A third member of the VASE board, a 23-year-old recent University of Vermont grad calling herself Rivers the Kitty, wore a dress, cat ears and a collar at the Munch. One of her interests, she said, is pet play: acting like a cat while someone else plays her owner. Rivers, who works at a bookstore, has tabled for VASE at her alma mater because, she said, "there's a huge drive for kink at UVM."
For better or worse, explained Lucius, a veteran kinkster at the Munch, more people are getting interested in BDSM, in part owing to the popularity of the best-selling book Fifty Shades of Grey. That growing awareness helps, Lucius said, because it brings kinky activities closer to the mainstream.
But, he added, "I get scared sometimes. There are people who are playing who don't know what they're doing." To give them guidance, Lucius teaches rope-bondage classes through Innovative Fiber Arts, a local organization that offers tying sessions several times a month.
Two weeks after the Munch, I caught one of those evening classes myself. The event took place in a different part of Burlington, with 18 participants sitting in chairs arranged around a carpeted room and Lucius standing with two other instructors at the front.
I participated in Boy Scouts and wrestling when I was growing up, and this class seemed like a cross between the two. To start, Lucius instructed everyone on the importance of getting consent from your partner. He play-acted doing so with another instructor named Tracker.
"Whether it's rope bondage or any other form of kink play that we're doing here, we're all trying to push boundaries — whether they're emotional, psychological, physical — in a way that's oftentimes seen as taboo in our society," Tracker explained after his role-play conversation with Lucius. "The way that we can navigate that with some reasonable amount of safety is to make sure that we're on the same page with our partner."
The instructors worked through a few lessons in tying knots and coiling rope, acting as both drill sergeants and love gurus. After tying a mune nawa chest harness around Lux — the third (consenting) instructor — Lucius playfully pointed out how the ropes around her "ladypecs" made for some "fun boobage action."
Then it was time for the students to tie the same harness around a partner. My neighbor was Magdala, the VASE chairwoman who had also come to the tying class, and I decided to be gentlemanly and let her tie me up. Sitting cross-legged on the ground and wearing the undershirt I'd had on all day at work, I suddenly became aware of my failure to use deodorant that morning.
Magdala tied the rope around my chest several times, positioning it above and below my manpecs. Then, under instruction from Tracker, she used the harness as a foundation for the shrimp tie, an old samurai torture bind that left my arms behind my back and my chest tied to my knees. It folded me in half more like a clam than a shrimp.

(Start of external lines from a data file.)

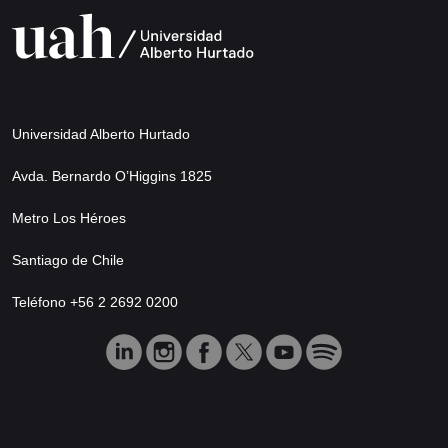
Universidad Alberto Hurtado
Avda. Bernardo O’Higgins 1825
Metro Los Héroes
Santiago de Chile
Teléfono +56 2 2692 0200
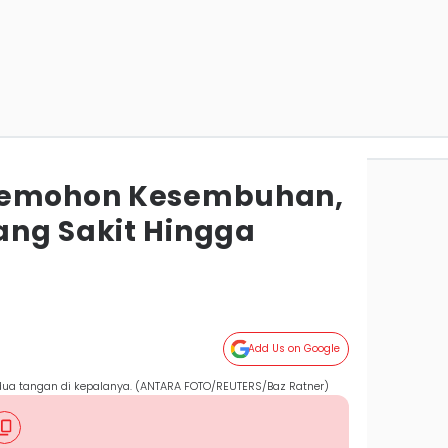
Memohon Kesembuhan,
ng Sakit Hingga
Add Us on Google
ua tangan di kepalanya. (ANTARA FOTO/REUTERS/Baz Ratner)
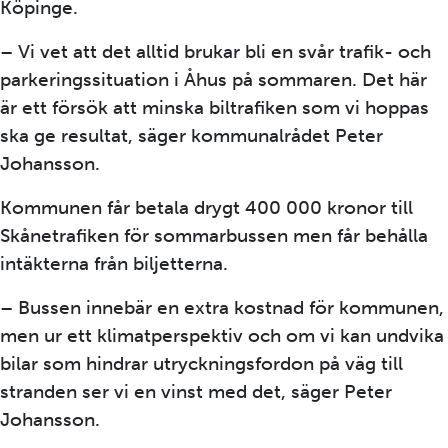
Köpinge.
– Vi vet att det alltid brukar bli en svår trafik- och
parkeringssituation i Åhus på sommaren. Det här
är ett försök att minska biltrafiken som vi hoppas
ska ge resultat, säger kommunalrådet Peter
Johansson.
Kommunen får betala drygt 400 000 kronor till
Skånetrafiken för sommarbussen men får behålla
intäkterna från biljetterna.
– Bussen innebär en extra kostnad för kommunen,
men ur ett klimatperspektiv och om vi kan undvika
bilar som hindrar utryckningsfordon på väg till
stranden ser vi en vinst med det, säger Peter
Johansson.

I'm not sure I developed an appreciation for the prisoner's lifestyle in that 10-minute exercise. It was rewarding at first, in the way an exhausting yoga stretch can be. But after Tracker explained that people stuck in the position for too long can pass out from the pressure it places on the lungs and diaphragm, I started feeling claustrophobic and welcomed the chance to get out.
Everyone else in the class listened closely as Tracker got to the last part of his lesson. The couples in the room seemed to take particular note as he explained how the top partner could lever the bottom onto his or her side, into a position that provided "access to the naughty bits because of this full exposure."
Maybe, I thought, I shouldn't be so vanilla after all.